Alabama's Gay-Marriage Standoff Deserves a Ruling
Does the ever-deepening public conflict between state and federal courts in Alabama serve or hinder the cause of gay marriage nationally? This difficult question faces federal District Judge Callie Granade, who must now choose the next move in her legal chess match with the Alabama Supreme Court. Her answer will affect more than the gay couples who want to marry in Alabama between now and when the U.S. Supreme Court decides the issue in late June. It may affect the nature of the Constitution itself.
An update on the state of play: Last week, the Alabama high court ordered state probate judges not to issue marriage licenses to same-sex couples. The court’s order was a frontal assault on Granade, who had previously held that Alabama’s ban on gay marriage violated the equal protection rights of gay couples. But the Alabama court stopped just short of telling the one state judge, Don Davis, who was directly subject to Granade’s jurisdiction to disobey her order. Instead, the Alabama court exempted Davis from its command and instructed him to explain to the court whether he would be bound by Granade’s order in future cases.
Since then, the National Center for Lesbian Rights, joined by several other prominent legal groups, went back to Granade with a fresh request. The lawyers asked the judge to certify the existing case as a class action on behalf of all gay couples seeking to marry in Alabama. The requested certification would also name a class of defendants: all the probate judges in the state who might deny licenses to same-sex applicants.
The point of the legal maneuver is highly specific. Right now, only Davis is the subject of Granade’s order. If Granade certifies a class, she could in effect name all the state probate judges -- and an order to issue marriage licenses would extend to all of them.
The consequences of such a ruling would be dramatic. Right now, although the state Supreme Court has contradicted Granade’s constitutional holding, it’s done so in such a way as to avoid directly contravening her order. If Granade orders all the state probate judges to issue licenses, however, then her order would subject those judges to contradictory commands from their state Supreme Court and from the federal judge with jurisdiction over them. No matter what they did (or didn’t do), the probate judges would have to disobey some higher authority.
What should Granade do? Prudence and justice would seem to provide divergent answers.
From the standpoint of prudence, Granade should probably take the motion under advisement, and hold it until the U.S. Supreme Court resolves the issue. Assuming the court announces a right to gay marriage, the issue will go away, and the Alabama Supreme Court will (presumably) obey.
By avoiding a ruling on the class-action certification, Granade could avoid a spectacle of state judges forced to choose between federal and state control. If even a few disobeyed her, the costs to federal authority could be considerable.

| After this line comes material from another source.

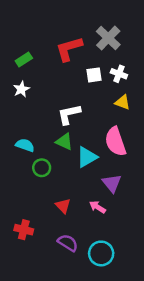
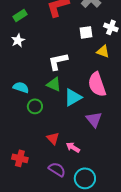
white cross: (119, 74) -> (111, 27), moved
white square: (94, 75) -> (86, 32), moved
pink arrow: (98, 207) -> (73, 147), moved

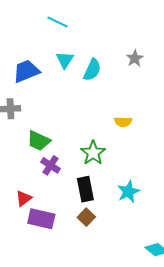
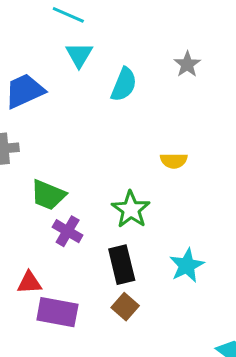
cyan triangle: (65, 60) -> (79, 55), moved
red triangle: (24, 198) -> (29, 283), turned 36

What’s more, it seems at least possible that disobedient state judges might become heroes or martyrs of the movement against gay marriage. Right now, gay marriage looks to be steaming toward the ultimate goal of becoming a fundamental right. Why give opponents an excuse to stand in the way and become symbols of opposition and resistance?
Justice, however, cuts the other way. Granade has ruled that, under the constitution, gay couples have the right to marry in Alabama. The state courts are blocking that ruling. If justice delayed is justice denied, then the Alabama Supreme Court is denying justice to gay couples in the state.
What’s more, the Alabama court has been intransigent in resisting federal authority. It’s done so cleverly, but the message of contempt is clear. This would be an opportunity for Granade to strike a blow not just for gay marriage but also for the authority of the federal courts pursuant to the Constitution. What better place to make the point about federal supremacy than in Alabama?
On balance, Granade should take on the Alabama court and do justice. There’s a saving grace if she does so, too: She won’t have the last word. You can be sure that at least some Alabama probate judges would appeal her ruling to the federal court of appeals. Any judgment by that court would in turn be brought to the Supreme Court.
All this might take, say, three months -- by which time the highest court in the land can solve the problem. In the meantime, this case is far from over.